= Document layout detection data =
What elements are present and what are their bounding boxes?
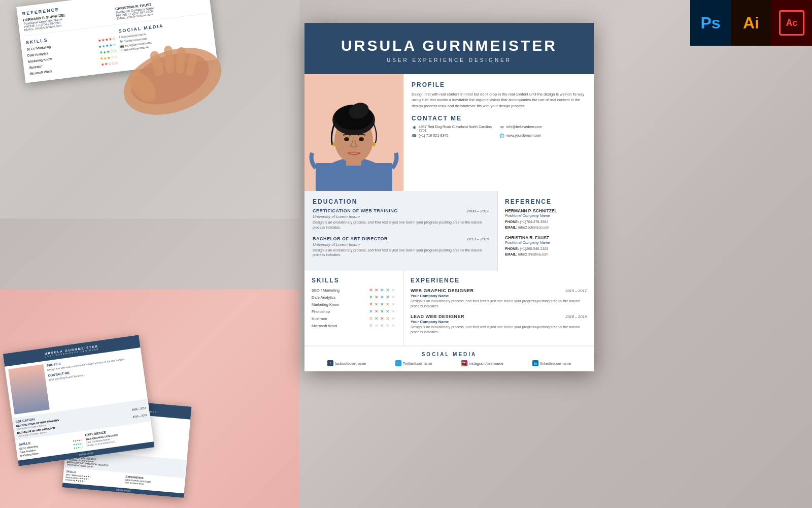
star: ✕ bbox=[375, 295, 379, 300]
edu-ref-area: EDUCATION CERTIFICATION OF WEB TRAINING … bbox=[304, 191, 594, 271]
exp-year-1: 2018 – 2019 bbox=[565, 314, 587, 319]
edu-uni-1: University of Lorem Ipsum bbox=[313, 242, 489, 247]
acrobat-icon: Ac bbox=[779, 10, 804, 36]
star: ✕ bbox=[380, 316, 385, 321]
main-resume: URSULA GURNMEISTER USER EXPERIENCE DESIG… bbox=[304, 23, 594, 371]
email-icon: ✉ bbox=[499, 125, 504, 130]
edu-degree-0: CERTIFICATION OF WEB TRAINING bbox=[313, 208, 398, 213]
exp-desc-1: Design is an evolutionary process, and f… bbox=[411, 325, 587, 335]
exp-title-1: LEAD WEB DESIGNER bbox=[411, 314, 464, 319]
star: ✕ bbox=[391, 309, 396, 314]
skill-stars-1: ✕ ✕ ✕ ✕ ✕ bbox=[369, 295, 396, 300]
contact-phone: ☎ (+1) 718-521-8345 bbox=[412, 134, 498, 139]
skill-name-4: Illustrator bbox=[312, 316, 355, 321]
photoshop-button[interactable]: Ps bbox=[690, 0, 731, 46]
acrobat-button[interactable]: Ac bbox=[771, 0, 812, 46]
ps-label: Ps bbox=[700, 14, 720, 33]
edu-year-0: 2008 – 2012 bbox=[467, 209, 490, 213]
phone-icon: ☎ bbox=[412, 134, 417, 139]
social-twitter: 🐦 Twitter/username bbox=[395, 360, 432, 366]
skill-stars-3: ✕ ✕ ✕ ✕ ✕ bbox=[369, 309, 396, 314]
ref-phone-0: PHONE: (+1)704-278-3564 bbox=[505, 219, 587, 225]
profile-heading: PROFILE bbox=[412, 81, 586, 88]
social-heading: SOCIAL MEDIA bbox=[313, 352, 586, 357]
ref-name-1: CHRISTINA R. FAUST bbox=[505, 235, 587, 240]
edu-year-1: 2013 – 2015 bbox=[467, 237, 490, 241]
edu-uni-0: University of Lorem Ipsum bbox=[313, 214, 489, 219]
star: ✕ bbox=[391, 302, 396, 307]
exp-header-0: WEB GRAPHIC DESIGNER 2015 – 2017 bbox=[411, 288, 587, 293]
star: ✕ bbox=[380, 295, 385, 300]
contact-section: CONTACT ME ◉ 4957 Red Dog Road Cleveland… bbox=[412, 115, 586, 139]
edu-item-0: CERTIFICATION OF WEB TRAINING 2008 – 201… bbox=[313, 208, 489, 230]
ref-email-1: EMAIL: info@christina.com bbox=[505, 252, 587, 258]
edu-item-1: BACHELOR OF ART DIRECTOR 2013 – 2015 Uni… bbox=[313, 236, 489, 258]
reference-section: REFERENCE HERMANN P. SCHNITZEL Positiona… bbox=[497, 191, 594, 271]
social-instagram: 📷 instagram/username bbox=[461, 360, 503, 366]
exp-item-1: LEAD WEB DESIGNER 2018 – 2019 Your Compa… bbox=[411, 314, 587, 335]
edu-desc-0: Design is an evolutionary process, and f… bbox=[313, 220, 489, 230]
exp-header-1: LEAD WEB DESIGNER 2018 – 2019 bbox=[411, 314, 587, 319]
star: ✕ bbox=[369, 295, 374, 300]
illustrator-button[interactable]: Ai bbox=[731, 0, 771, 46]
exp-title-0: WEB GRAPHIC DESIGNER bbox=[411, 288, 474, 293]
star: ✕ bbox=[380, 288, 385, 293]
education-section: EDUCATION CERTIFICATION OF WEB TRAINING … bbox=[304, 191, 497, 271]
map-icon: ◉ bbox=[412, 125, 417, 130]
skill-row-3: Photoshop ✕ ✕ ✕ ✕ ✕ bbox=[312, 309, 396, 314]
skill-row-2: Marketing Know ✕ ✕ ✕ ✕ ✕ bbox=[312, 302, 396, 307]
contact-email: ✉ info@believedere.com bbox=[499, 125, 586, 132]
social-footer: SOCIAL MEDIA f facbook/username 🐦 Twitte… bbox=[304, 345, 594, 371]
profile-text: Design first with real content in mind b… bbox=[412, 91, 586, 109]
preview-content-1: PROFILE Design first with real content i… bbox=[46, 351, 144, 409]
exp-item-0: WEB GRAPHIC DESIGNER 2015 – 2017 Your Co… bbox=[411, 288, 587, 309]
skill-stars-2: ✕ ✕ ✕ ✕ ✕ bbox=[369, 302, 396, 307]
ai-label: Ai bbox=[743, 14, 759, 33]
skills-section: SKILLS SEO / Marketing ✕ ✕ ✕ ✕ ✕ Date An… bbox=[304, 271, 403, 345]
linkedin-icon: in bbox=[532, 360, 538, 366]
ref-email-0: EMAIL: info@schnitzol.com bbox=[505, 225, 587, 231]
svg-point-18 bbox=[371, 142, 376, 146]
skill-name-2: Marketing Know bbox=[312, 302, 355, 307]
skill-stars-4: ✕ ✕ ✕ ✕ ✕ bbox=[369, 316, 396, 321]
prev-social: SOCIAL MEDIA f facbook/username 🐦 Twitte… bbox=[118, 18, 212, 66]
contact-address: ◉ 4957 Red Dog Road Cleveland North Caro… bbox=[412, 125, 498, 132]
star: ✕ bbox=[369, 309, 374, 314]
social-links: f facbook/username 🐦 Twitter/username 📷 … bbox=[313, 360, 586, 366]
resume-name: URSULA GURNMEISTER bbox=[315, 37, 584, 54]
star: ✕ bbox=[375, 288, 379, 293]
ref-phone-1: PHONE: (+1)260-546-2109 bbox=[505, 246, 587, 252]
skill-name-3: Photoshop bbox=[312, 309, 355, 314]
reference-heading: REFERENCE bbox=[505, 198, 587, 205]
ref-name-0: HERMANN P. SCHNITZEL bbox=[505, 208, 587, 213]
resume-header: URSULA GURNMEISTER USER EXPERIENCE DESIG… bbox=[304, 23, 594, 74]
experience-section: EXPERIENCE WEB GRAPHIC DESIGNER 2015 – 2… bbox=[403, 271, 594, 345]
ref-company-0: Positional Company Name bbox=[505, 213, 587, 218]
star: ✕ bbox=[380, 302, 385, 307]
resume-top-body: PROFILE Design first with real content i… bbox=[304, 74, 594, 191]
skill-name-5: Microsoft Word bbox=[312, 324, 355, 328]
experience-heading: EXPERIENCE bbox=[411, 277, 587, 284]
svg-rect-9 bbox=[316, 163, 392, 191]
star: ✕ bbox=[386, 324, 390, 328]
prev-skills: SKILLS SEO / Marketing★★★★☆ Date Analyti… bbox=[25, 29, 119, 78]
resume-photo-column bbox=[304, 74, 403, 191]
star: ✕ bbox=[386, 316, 390, 321]
twitter-icon: 🐦 bbox=[395, 360, 401, 366]
star: ✕ bbox=[369, 316, 374, 321]
social-linkedin: in linkedin/username bbox=[532, 360, 571, 366]
instagram-icon: 📷 bbox=[461, 360, 467, 366]
skill-stars-5: ✕ ✕ ✕ ✕ ✕ bbox=[369, 324, 396, 328]
web-icon: 🌐 bbox=[499, 134, 504, 139]
star: ✕ bbox=[391, 324, 396, 328]
facebook-icon: f bbox=[327, 360, 333, 366]
edu-header-1: BACHELOR OF ART DIRECTOR 2013 – 2015 bbox=[313, 236, 489, 241]
ref-company-1: Positional Company Name bbox=[505, 240, 587, 245]
ref-person-1: CHRISTINA R. FAUST Positional Company Na… bbox=[505, 235, 587, 257]
toolbar: Ps Ai Ac bbox=[690, 0, 812, 46]
star: ✕ bbox=[386, 309, 390, 314]
svg-point-16 bbox=[359, 137, 364, 141]
skills-experience-area: SKILLS SEO / Marketing ✕ ✕ ✕ ✕ ✕ Date An… bbox=[304, 271, 594, 345]
star: ✕ bbox=[386, 302, 390, 307]
star: ✕ bbox=[391, 316, 396, 321]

= Task goal =
Scan the records above for the word "content". Show each line in which it appears.

= Solution for this exercise =
profile-text: Design first with real content in mind b… bbox=[412, 91, 586, 109]
preview-content-1: PROFILE Design first with real content i… bbox=[46, 351, 144, 409]
resume-top-body: PROFILE Design first with real content i… bbox=[304, 74, 594, 191]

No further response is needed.